The pet project of the BJP government would take away the dreams of farmers and villagers in the project area. The projects which are passing through the tribal belts of Maharashtra and Gujarat include the freight corridor, Mumbai-Ahmedabad bullet train and the Mumbai-Vadodara expressway. Thane, Dahanu, Palghar, Navsari, Valsad and the union territory of Dadra-Nagar Haveli etc are the tribal belts.
In Gujarat, more than 250 farmers’ representatives staged a one-day fast in Bavaliyari village of Ahmedabad district. The region comes under Dholera Special Investment Region (SIR). As the part of SIR, Modi has advocated a Japanese township around the industries and offices too.
The protests in various parts of the state were led by Khudut Samaj Gujarat (KSG). KSG president Jayesh Patel wrote a letter to Abe voicing he would like to "take this opportunity to vent farmers' anger and utmost opposition to the relentless onslaught of ‘developmental projects’ that you and your government are subjecting us and our livelihoods to".

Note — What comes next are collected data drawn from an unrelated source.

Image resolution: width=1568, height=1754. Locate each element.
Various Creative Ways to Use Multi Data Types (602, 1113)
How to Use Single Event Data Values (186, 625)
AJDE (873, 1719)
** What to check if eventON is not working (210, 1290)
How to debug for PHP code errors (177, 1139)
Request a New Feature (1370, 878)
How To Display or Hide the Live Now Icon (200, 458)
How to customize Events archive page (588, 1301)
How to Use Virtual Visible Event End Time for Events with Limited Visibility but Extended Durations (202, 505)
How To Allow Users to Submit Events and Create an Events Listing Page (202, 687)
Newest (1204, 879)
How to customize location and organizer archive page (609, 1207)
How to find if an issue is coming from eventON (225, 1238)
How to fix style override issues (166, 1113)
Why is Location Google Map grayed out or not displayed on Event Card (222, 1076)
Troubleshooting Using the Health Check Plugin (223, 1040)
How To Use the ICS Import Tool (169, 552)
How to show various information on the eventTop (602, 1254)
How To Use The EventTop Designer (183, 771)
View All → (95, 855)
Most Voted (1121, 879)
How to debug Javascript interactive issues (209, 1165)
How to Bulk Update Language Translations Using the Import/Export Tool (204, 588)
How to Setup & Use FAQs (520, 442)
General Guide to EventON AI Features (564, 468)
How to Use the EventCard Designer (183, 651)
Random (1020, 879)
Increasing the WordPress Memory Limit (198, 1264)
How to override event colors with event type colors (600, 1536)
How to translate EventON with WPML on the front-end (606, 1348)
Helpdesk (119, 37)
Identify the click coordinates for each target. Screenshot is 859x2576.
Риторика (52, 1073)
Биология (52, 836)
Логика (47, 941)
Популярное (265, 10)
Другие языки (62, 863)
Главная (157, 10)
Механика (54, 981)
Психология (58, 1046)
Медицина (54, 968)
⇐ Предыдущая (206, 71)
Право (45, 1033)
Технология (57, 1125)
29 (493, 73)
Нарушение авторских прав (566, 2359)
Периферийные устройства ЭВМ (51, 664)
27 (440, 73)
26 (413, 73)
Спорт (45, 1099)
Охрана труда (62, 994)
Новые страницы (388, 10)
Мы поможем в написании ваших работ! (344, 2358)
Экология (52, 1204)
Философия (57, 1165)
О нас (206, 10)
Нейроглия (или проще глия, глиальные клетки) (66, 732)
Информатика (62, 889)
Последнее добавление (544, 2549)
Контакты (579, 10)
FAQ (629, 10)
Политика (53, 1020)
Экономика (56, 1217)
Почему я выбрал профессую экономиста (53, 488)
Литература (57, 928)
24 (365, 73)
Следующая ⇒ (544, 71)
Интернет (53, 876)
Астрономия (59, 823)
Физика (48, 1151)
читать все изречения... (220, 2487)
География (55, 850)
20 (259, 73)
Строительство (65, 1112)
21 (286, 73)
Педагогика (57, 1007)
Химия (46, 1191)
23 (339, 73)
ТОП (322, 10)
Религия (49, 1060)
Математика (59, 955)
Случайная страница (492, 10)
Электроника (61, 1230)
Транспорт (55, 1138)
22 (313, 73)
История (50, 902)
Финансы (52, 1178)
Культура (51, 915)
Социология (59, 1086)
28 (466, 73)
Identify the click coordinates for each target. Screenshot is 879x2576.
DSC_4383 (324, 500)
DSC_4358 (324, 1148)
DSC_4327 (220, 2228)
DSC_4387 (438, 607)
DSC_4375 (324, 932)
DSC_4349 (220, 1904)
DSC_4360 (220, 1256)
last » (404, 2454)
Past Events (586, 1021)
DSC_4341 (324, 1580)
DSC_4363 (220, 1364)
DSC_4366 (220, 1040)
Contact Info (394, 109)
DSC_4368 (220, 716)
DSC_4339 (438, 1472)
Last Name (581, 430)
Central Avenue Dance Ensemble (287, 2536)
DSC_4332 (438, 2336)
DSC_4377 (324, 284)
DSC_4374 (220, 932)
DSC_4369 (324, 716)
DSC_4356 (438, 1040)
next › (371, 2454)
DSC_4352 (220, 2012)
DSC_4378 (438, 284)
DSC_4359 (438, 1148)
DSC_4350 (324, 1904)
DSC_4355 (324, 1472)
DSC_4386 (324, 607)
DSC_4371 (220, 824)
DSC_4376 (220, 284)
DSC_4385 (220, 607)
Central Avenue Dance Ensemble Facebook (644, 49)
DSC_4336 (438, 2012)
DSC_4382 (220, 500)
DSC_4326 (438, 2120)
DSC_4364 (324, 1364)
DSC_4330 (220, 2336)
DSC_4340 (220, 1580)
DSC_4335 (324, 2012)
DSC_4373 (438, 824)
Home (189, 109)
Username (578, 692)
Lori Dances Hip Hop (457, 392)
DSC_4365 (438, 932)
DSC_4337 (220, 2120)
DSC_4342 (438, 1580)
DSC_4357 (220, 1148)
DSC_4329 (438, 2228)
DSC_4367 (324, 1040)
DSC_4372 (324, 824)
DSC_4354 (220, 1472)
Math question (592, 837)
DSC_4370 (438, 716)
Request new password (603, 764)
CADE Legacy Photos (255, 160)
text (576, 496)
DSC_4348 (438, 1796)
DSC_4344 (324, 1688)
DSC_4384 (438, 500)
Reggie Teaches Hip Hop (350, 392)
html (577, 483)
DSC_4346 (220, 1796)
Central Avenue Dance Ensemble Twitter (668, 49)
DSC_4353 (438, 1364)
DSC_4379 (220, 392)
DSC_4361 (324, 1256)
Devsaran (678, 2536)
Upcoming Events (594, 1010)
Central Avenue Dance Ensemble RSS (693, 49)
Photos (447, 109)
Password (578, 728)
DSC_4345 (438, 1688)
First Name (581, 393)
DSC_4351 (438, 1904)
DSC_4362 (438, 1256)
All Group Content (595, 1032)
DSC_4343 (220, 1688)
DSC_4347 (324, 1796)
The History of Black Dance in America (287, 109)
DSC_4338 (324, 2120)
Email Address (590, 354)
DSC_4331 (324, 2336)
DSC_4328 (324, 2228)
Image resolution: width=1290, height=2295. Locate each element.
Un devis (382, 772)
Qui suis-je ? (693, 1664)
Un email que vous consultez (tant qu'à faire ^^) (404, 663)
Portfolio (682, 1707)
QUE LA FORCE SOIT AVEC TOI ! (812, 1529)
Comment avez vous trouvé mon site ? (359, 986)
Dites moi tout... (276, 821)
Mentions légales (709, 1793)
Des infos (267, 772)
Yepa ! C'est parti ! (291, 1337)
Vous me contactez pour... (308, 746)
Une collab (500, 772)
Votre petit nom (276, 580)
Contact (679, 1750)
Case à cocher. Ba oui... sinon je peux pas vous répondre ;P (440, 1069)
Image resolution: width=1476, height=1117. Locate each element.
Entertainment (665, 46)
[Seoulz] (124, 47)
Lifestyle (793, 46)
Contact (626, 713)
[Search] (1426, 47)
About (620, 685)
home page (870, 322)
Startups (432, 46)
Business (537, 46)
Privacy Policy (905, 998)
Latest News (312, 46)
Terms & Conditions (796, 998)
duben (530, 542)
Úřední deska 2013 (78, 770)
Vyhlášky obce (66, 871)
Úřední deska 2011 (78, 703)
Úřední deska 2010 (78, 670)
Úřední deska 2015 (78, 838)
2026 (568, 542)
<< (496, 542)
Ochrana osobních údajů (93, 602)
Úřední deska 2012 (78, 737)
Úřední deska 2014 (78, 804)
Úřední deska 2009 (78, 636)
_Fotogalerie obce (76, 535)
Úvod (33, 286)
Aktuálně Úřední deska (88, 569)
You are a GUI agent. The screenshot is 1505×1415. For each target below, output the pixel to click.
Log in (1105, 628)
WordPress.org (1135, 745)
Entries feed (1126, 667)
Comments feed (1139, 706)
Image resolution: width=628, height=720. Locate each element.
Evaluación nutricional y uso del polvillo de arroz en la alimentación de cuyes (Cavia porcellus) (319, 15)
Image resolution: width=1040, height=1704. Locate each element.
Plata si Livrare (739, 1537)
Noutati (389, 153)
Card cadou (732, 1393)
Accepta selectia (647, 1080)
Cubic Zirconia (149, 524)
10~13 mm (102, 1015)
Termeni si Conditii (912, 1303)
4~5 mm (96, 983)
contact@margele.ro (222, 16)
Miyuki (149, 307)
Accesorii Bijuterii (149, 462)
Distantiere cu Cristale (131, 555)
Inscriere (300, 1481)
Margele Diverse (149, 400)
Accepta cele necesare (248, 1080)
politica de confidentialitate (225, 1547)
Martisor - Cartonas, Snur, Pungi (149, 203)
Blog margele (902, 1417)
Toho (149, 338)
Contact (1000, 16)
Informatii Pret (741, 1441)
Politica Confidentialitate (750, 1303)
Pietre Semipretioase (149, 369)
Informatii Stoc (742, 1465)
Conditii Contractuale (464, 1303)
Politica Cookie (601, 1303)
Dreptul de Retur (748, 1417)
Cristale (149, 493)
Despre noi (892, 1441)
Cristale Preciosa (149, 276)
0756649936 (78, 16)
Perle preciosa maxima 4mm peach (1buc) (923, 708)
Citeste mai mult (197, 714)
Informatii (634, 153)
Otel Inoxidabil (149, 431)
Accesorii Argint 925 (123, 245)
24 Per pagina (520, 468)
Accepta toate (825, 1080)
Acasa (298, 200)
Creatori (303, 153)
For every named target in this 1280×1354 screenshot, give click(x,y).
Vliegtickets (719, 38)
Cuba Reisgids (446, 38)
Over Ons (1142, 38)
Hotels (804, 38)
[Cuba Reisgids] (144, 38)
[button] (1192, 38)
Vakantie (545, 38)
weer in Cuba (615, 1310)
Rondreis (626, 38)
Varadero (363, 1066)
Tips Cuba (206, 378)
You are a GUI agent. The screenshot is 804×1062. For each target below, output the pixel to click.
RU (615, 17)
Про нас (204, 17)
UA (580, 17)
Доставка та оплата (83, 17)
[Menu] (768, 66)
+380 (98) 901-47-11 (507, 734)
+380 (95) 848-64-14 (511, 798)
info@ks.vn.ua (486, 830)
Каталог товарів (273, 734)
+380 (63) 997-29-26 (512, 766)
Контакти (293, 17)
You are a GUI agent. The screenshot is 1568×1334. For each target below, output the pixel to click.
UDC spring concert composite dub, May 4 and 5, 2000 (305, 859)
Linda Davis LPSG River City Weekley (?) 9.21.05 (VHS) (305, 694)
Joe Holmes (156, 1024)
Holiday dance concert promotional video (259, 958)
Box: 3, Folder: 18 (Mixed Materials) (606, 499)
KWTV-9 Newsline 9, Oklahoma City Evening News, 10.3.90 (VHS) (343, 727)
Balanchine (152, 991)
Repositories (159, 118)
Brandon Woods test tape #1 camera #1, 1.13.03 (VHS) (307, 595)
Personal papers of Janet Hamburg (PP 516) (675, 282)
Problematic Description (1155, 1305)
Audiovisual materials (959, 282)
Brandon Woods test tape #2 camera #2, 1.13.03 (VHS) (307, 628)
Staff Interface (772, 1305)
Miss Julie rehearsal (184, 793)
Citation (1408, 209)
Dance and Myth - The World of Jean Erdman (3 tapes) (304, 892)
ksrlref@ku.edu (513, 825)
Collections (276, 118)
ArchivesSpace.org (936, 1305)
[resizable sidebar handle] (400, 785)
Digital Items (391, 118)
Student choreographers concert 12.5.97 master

"These are wreaking a deadly impact on the people – rural/urban, farming/non-farm – in short, it is relentless and all-encompassing in its destructive sweep which is why people here are resisting these projects," Patel said.
Saying that both the Centre and Gujarat government are implementing the projects at the cost of livelihood, civil rights and human rights of people, Patel added "The state does its best to suppress our democratic rights; we are not allowed to take out protest marches, organize demonstrations or allowed to submit our memoranda to the authorities".
Earlier also, people have been put under ‘preventive custody’ whenever foreign dignitaries visit the state. Government is simply trying to put the people who are expressing the dissent behind the bars.
Simultaneously, in Maharashtra, tribals demonstrated at Dahanu, Palghar and Talasari tehsils against DMIC, bullet train and the expressway.
Maharashtra’s Adivasi Ekta Parishad activist Vinod Dumada has mentioned the results of such projects. “The local tribal population will lose their land, livelihood to roads and industries. This area might progress with big buildings, malls and factories, but the original resident tribals will be driven out," he pointed out.
Earlier, farmers and tribals affiliated to 24 organisations in Maharashtra and Gujarat submitted a joint memorandum to the prime minister’s office. Explaining how the violations of Panchayats Extension to Scheduled Areas (PESA) have taken place, the memorandum read “the consultative provisions of the PESA Act have been reduced to a farce. Survey work, which is part of the project, is being undertaken clandestinely without even informing the gram sabhas.”
“While all these projects are being proposed, the cumulative effect of multiple projects in close proximity to one another will result in the physical, social and cultural upheaval of communities that live in relative symbiosis with nature. To understand the extent of destruction and upheaval it is necessary to view the multiple proposed projects not as individual separate projects, but as a composite whole,” further read the memorandum.